Excerpts from a dataset
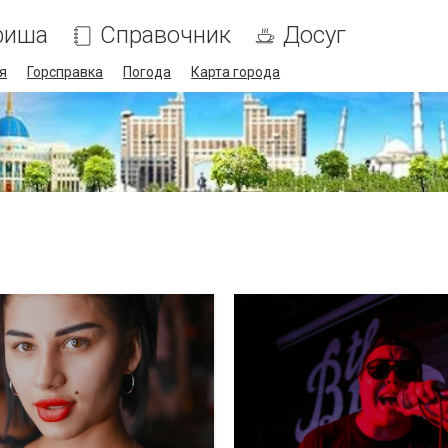
фиша
Справочник
Досуг
я
Горсправка
Погода
Карта города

HOW TO COMPLETE THIS TASK -
Without any pictures, please reproduce the full set of entries.

OUTPUT FOR THIS TASK -
фиша
Справочник
Досуг
я
Горсправка
Погода
Карта города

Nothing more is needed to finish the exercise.